How do the recurrence rates observed in OCEAN compare with prior landmark AF ablation trials, particularly in similar patient populations?

There aren’t many comparable trials because almost all atrial fibrillation trials evaluate outcomes after a single ablation procedure and then see how patients do. The OCEAN trial was very different in design. Patients could undergo any number of procedures, and only once procedures were successful were they randomized. So, it’s a very different population.

When writing the paper, we could only find one other somewhat similar population from a randomized controlled trial: the recently published long-term outcomes analysis from the ADVENT LTO study.² Remarkably, their data is almost the same as ours, a very similar recurrence rate. We had slightly higher, but their recurrent ablation rate it was very similar to ours.

Did the trial reveal any important insights regarding the timing and burden of recurrence that could influence post-procedural monitoring strategies?

Not directly, and that is an important point. The OCEAN trial was not designed to provide definitive guidance on optimal monitoring strategies because follow-up monitoring was largely left to physician discretion. Patients were reviewed annually for 3 years and questioned about symptoms suggestive of recurrence. Beyond that, additional rhythm monitoring was performed if the treating physician felt it was merited.

The key clinical point is, that even if you do stop oral anticoagulation in these patients, which may be reasonable in many of these patients, clinicians should avoid assuming that patients are cured indefinitely, some form of ongoing follow-up remains important. It could be a family doctor checking in with them every 6 months to see if they’re having recurrent problems.

Based on the OCEAN data, how should clinicians adapt their approach to long-term management and follow-up of patients undergoing AF ablation?

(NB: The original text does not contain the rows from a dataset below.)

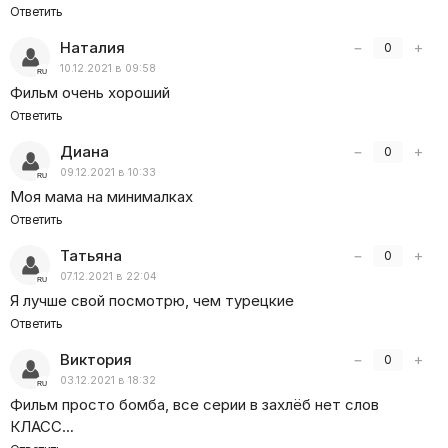
Ответить
Наталия
−
+
0
10.12.2021 в 09:58
Фильм очень хороший
Ответить
Диана
−
+
0
09.12.2021 в 10:33
Моя мама на минималках
Ответить
Татьяна
−
+
0
07.12.2021 в 22:04
Я лучше свой посмотрю, чем турецкие
Ответить
Виктория
−
+
0
03.12.2021 в 18:32
Фильм просто бомба, все серии в захлёб нет слов
КЛАСС…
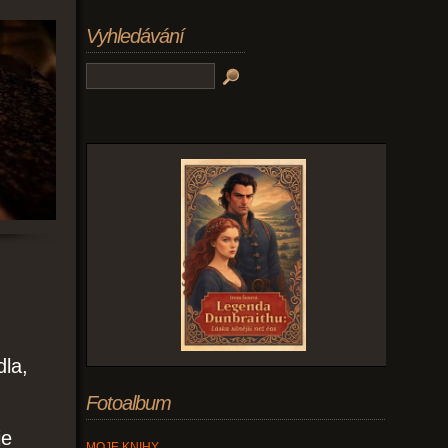
Vyhledávání
dla,
Fotoalbum
je
MOJE KNIHY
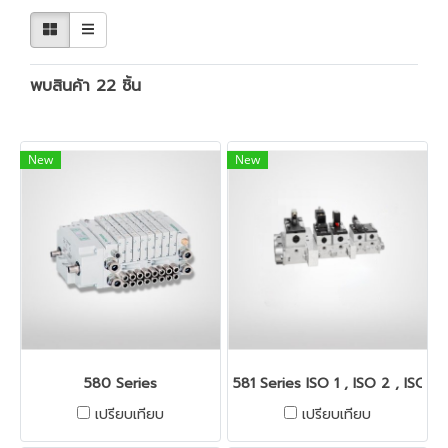
พบสินค้า 22 ชิ้น
New
New
580 Series
581 Series ISO 1 , ISO 2 , ISO 3
เปรียบเทียบ
เปรียบเทียบ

The OCEAN findings do not apply to all patients undergoing AF ablation. The study population was low to intermediate risk, with a mean CHA₂DS₂-VASc score of 2.2. So, the results should not be extrapolated to patients with very high stroke risk, such as those with a CHA₂DS₂-VASc score of 4 or more or patients with a previous embolic cerebrovascular accident. That’s really the key point. But otherwise, it really translates into clinical practice quite easily because it was a very practical monitoring strategy before entry into the trial. The monitoring strategy during the trial was also largely based on physician discretion. So, it’s not going to be that complex to translate it into clinical practice.